▶ _ACTION ITEM_
The expected response is a copy of every line in the entries below that includes the word "offeret".

▶ _EXTRACTED MATERIAL_
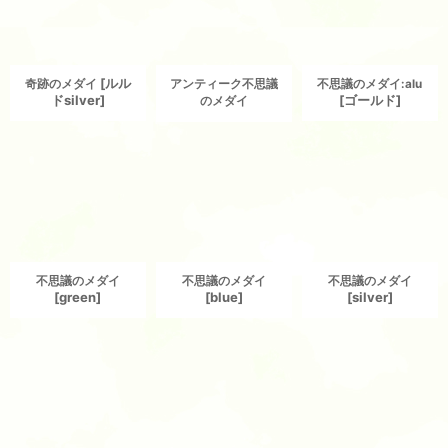
[
ルル
奇跡のメダイ
アンティーク不思議
不思議のメダイ:alu
ドsilver
]
[
ゴールド
]
のメダイ
不思議のメダイ
不思議のメダイ
不思議のメダイ
[
green
]
[
blue
]
[
silver
]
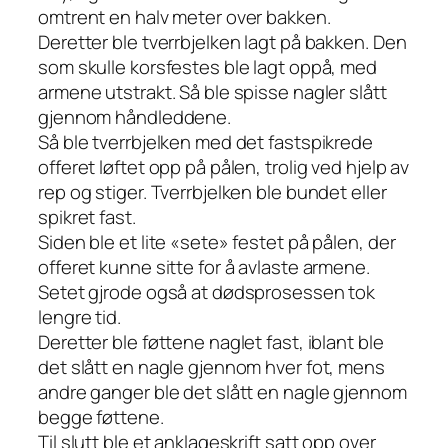
omtrent en halv meter over bakken.
Deretter ble tverrbjelken lagt på bakken. Den
som skulle korsfestes ble lagt oppå, med
armene utstrakt. Så ble spisse nagler slått
gjennom håndleddene.
Så ble tverrbjelken med det fastspikrede
offeret løftet opp på pålen, trolig ved hjelp av
rep og stiger. Tverrbjelken ble bundet eller
spikret fast.
Siden ble et lite «sete» festet på pålen, der
offeret kunne sitte for å avlaste armene.
Setet gjrode også at dødsprosessen tok
lengre tid.
Deretter ble føttene naglet fast, iblant ble
det slått en nagle gjennom hver fot, mens
andre ganger ble det slått en nagle gjennom
begge føttene.
Til slutt ble et anklageskrift satt opp over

▶ _ANSWER TO THIS EXERCISE_
offeret løftet opp på pålen, trolig ved hjelp av
offeret kunne sitte for å avlaste armene.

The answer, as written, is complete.